Depending on the architecture version, pte_write() either checks a
software only bit or it checks the DBM one.

> +		/*
> +		 * No need to flush here; This is always "more permissive" so we
> +		 * can only be _adding_ the access or dirty bit. And since the
> +		 * tlb can't cache an entry without the AF set and the dirty bit
> +		 * is a SW bit, there can be no confusion. For HW access
> +		 * management, we technically only need to update the flag on a
> +		 * single pte in the range. But for SW access management, we
> +		 * need to update all the ptes to prevent extra faults.
> +		 */

On pre-DBM hardware, a PTE_RDONLY entry (writable from the kernel
perspective but clean) may be cached in the TLB and we do need flushing.

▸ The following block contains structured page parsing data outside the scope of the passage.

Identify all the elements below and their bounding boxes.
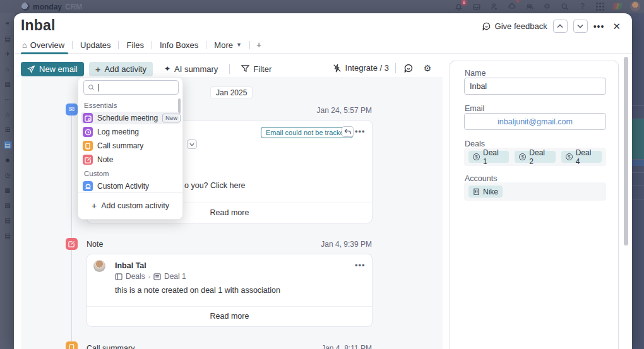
new-email-button[interactable]: New email xyxy=(21,62,84,76)
deal-chip[interactable]: $Deal 4 xyxy=(561,151,602,163)
breadcrumb-board[interactable]: Deals xyxy=(126,272,145,281)
menu-icon[interactable]: ≡ xyxy=(4,20,12,28)
sidebar-board3-icon[interactable]: ▤ xyxy=(4,216,12,225)
accounts-chip-box: Nike xyxy=(464,182,606,201)
timeline-line xyxy=(71,104,72,349)
expand-recipients-button[interactable] xyxy=(187,139,197,149)
note-body: this is a note created on deal 1 with as… xyxy=(115,286,280,295)
sidebar-accounts-icon[interactable]: ▦ xyxy=(4,186,12,194)
invite-members-icon[interactable] xyxy=(489,2,499,11)
next-item-button[interactable] xyxy=(573,20,588,33)
deal-chip[interactable]: $Deal 1 xyxy=(468,151,509,163)
monday-mark-icon xyxy=(612,3,623,9)
notifications-icon[interactable]: 8 xyxy=(454,2,463,11)
schedule-meeting-icon xyxy=(83,113,93,123)
tab-overview[interactable]: ⌂ Overview xyxy=(21,37,72,54)
deal-chip[interactable]: $Deal 2 xyxy=(515,151,555,163)
email-card-menu[interactable]: ••• xyxy=(355,127,366,136)
email-timestamp: Jan 24, 5:57 PM xyxy=(277,106,372,115)
sidebar-activities-icon[interactable]: ◷ xyxy=(4,171,12,179)
new-badge: New xyxy=(162,114,181,122)
activity-search-input[interactable] xyxy=(102,83,165,92)
background-board-strip xyxy=(632,13,644,349)
deals-label: Deals xyxy=(465,139,485,148)
add-view-button[interactable]: + xyxy=(250,40,268,50)
note-card-menu[interactable]: ••• xyxy=(355,261,366,270)
monday-logo-icon xyxy=(21,3,30,11)
tab-files[interactable]: Files xyxy=(119,37,151,54)
plus-icon: + xyxy=(92,201,97,211)
sidebar-more-icon[interactable]: ⋯ xyxy=(4,95,12,104)
menu-item-log-meeting[interactable]: Log meeting xyxy=(81,126,179,138)
feedback-icon[interactable] xyxy=(402,62,415,74)
note-icon xyxy=(83,155,93,165)
sidebar-board-icon[interactable]: ▤ xyxy=(4,35,12,43)
sparkle-icon: ✦ xyxy=(164,64,170,73)
sidebar-home-icon[interactable]: ⌂ xyxy=(4,65,12,73)
logo-suffix: CRM xyxy=(65,3,82,11)
chevron-right-icon: › xyxy=(148,273,150,280)
teams-icon[interactable] xyxy=(525,2,534,11)
tab-updates[interactable]: Updates xyxy=(73,37,118,54)
modal-scrollbar[interactable] xyxy=(624,57,628,245)
note-card: Inbal Tal ••• Deals › Deal 1 this is a n… xyxy=(86,254,373,327)
name-field[interactable] xyxy=(464,78,606,95)
sidebar-people-icon[interactable]: ☻ xyxy=(4,156,12,164)
monday-logo[interactable]: monday CRM xyxy=(21,3,82,11)
note-read-more-button[interactable]: Read more xyxy=(87,306,372,327)
activity-search-box[interactable] xyxy=(83,80,179,95)
section-essentials: Essentials xyxy=(84,102,117,109)
accounts-label: Accounts xyxy=(465,174,497,183)
sidebar-shared-icon[interactable]: ▤ xyxy=(4,80,12,88)
item-card-modal: Inbal Give feedback ••• ✕ ⌂ Overview Upd… xyxy=(14,13,632,349)
dropdown-scrollbar[interactable] xyxy=(178,98,181,114)
apps-grid-icon[interactable] xyxy=(595,2,605,11)
reply-button[interactable] xyxy=(342,126,354,137)
add-activity-button[interactable]: + Add activity xyxy=(89,62,153,76)
background-cell-teal xyxy=(632,119,644,159)
sidebar-workspaces-icon[interactable]: ⊞ xyxy=(4,126,12,134)
menu-item-custom-activity[interactable]: Custom Activity xyxy=(81,180,179,192)
ai-summary-button[interactable]: ✦ AI summary xyxy=(158,62,224,76)
settings-icon[interactable]: ⚙ xyxy=(542,2,552,11)
integrate-button[interactable]: Integrate / 3 xyxy=(333,63,389,73)
close-icon[interactable]: ✕ xyxy=(612,21,621,32)
search-icon[interactable] xyxy=(560,2,569,11)
item-details-panel: Name Email Deals $Deal 1 $Deal 2 $Deal 4… xyxy=(450,61,619,349)
previous-item-button[interactable] xyxy=(553,20,568,33)
inbox-icon[interactable] xyxy=(472,2,481,11)
call-activity-icon xyxy=(66,341,78,349)
account-chip[interactable]: Nike xyxy=(468,186,503,198)
user-avatar[interactable] xyxy=(630,1,640,11)
menu-item-note[interactable]: Note xyxy=(81,153,179,166)
email-field[interactable] xyxy=(464,113,606,130)
text-caret xyxy=(98,84,98,92)
menu-item-schedule-meeting[interactable]: Schedule meeting New xyxy=(81,112,179,124)
call-timestamp: Jan 4, 8:11 PM xyxy=(277,344,372,349)
deals-chip-box: $Deal 1 $Deal 2 $Deal 4 xyxy=(464,148,606,166)
filter-button[interactable]: Filter xyxy=(235,62,278,76)
background-cell-blue xyxy=(632,160,644,166)
activity-toolbar: New email + Add activity ✦ AI summary Fi… xyxy=(21,61,443,77)
email-tracking-badge: Email could not be tracked xyxy=(261,127,353,138)
add-custom-activity-button[interactable]: + Add custom activity xyxy=(78,192,182,219)
note-activity-icon xyxy=(66,238,78,250)
modal-menu-button[interactable]: ••• xyxy=(593,21,605,32)
menu-item-call-summary[interactable]: Call summary xyxy=(81,139,179,152)
sidebar-favorites-icon[interactable]: ☆ xyxy=(4,110,12,119)
sidebar-board4-icon[interactable]: ▤ xyxy=(4,232,12,240)
gear-icon[interactable]: ⚙ xyxy=(421,62,434,74)
updates-icon[interactable] xyxy=(507,2,516,11)
custom-activity-icon xyxy=(83,181,93,191)
breadcrumb-item[interactable]: Deal 1 xyxy=(164,272,186,281)
tab-more[interactable]: More▼ xyxy=(206,37,249,54)
tab-info-boxes[interactable]: Info Boxes xyxy=(152,37,206,54)
sidebar-board2-icon[interactable]: ▤ xyxy=(4,201,12,210)
help-icon[interactable]: ? xyxy=(578,2,587,11)
app-topbar: monday CRM 8 ⚙ ? xyxy=(0,0,644,13)
sidebar-emails-icon[interactable]: ✈ xyxy=(4,50,12,58)
sidebar-contacts-active-icon[interactable]: ▤ xyxy=(4,141,12,149)
give-feedback-button[interactable]: Give feedback xyxy=(482,21,547,31)
deal-icon: $ xyxy=(566,153,573,160)
plus-icon: + xyxy=(95,64,101,74)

> +		ptep = contpte_align_down(ptep);
> +		addr = ALIGN_DOWN(addr, CONT_PTE_SIZE);
> +
> +		for (i = 0; i < CONT_PTES; i++, ptep++, addr += PAGE_SIZE)
> +			__ptep_set_access_flags(vma, addr, ptep, entry, 0);
> +	} else {
> +		/*
> +		 * No need to flush in __ptep_set_access_flags() because we just
> +		 * flushed the whole range in __contpte_try_unfold().
> +		 */
> +		__contpte_try_unfold(vma->vm_mm, addr, ptep, orig_pte);
> +		__ptep_set_access_flags(vma, addr, ptep, entry, 0);
> +		contpte_try_fold(vma->vm_mm, addr, ptep, entry);
> +	}
> +
> +	return 1;
> +}

Ryan Roberts July 4, 2023, 11:09 a.m. UTC | #4

On 03/07/2023 16:17, Catalin Marinas wrote:
> Hi Ryan,
> 
> Some comments below. I did not have time to trim down the quoted text,
> so you may need to scroll through it.

Thanks for the review!

Looking at the comments, I think they all relate to implementation. Does that
imply that you are happy with the shape/approach?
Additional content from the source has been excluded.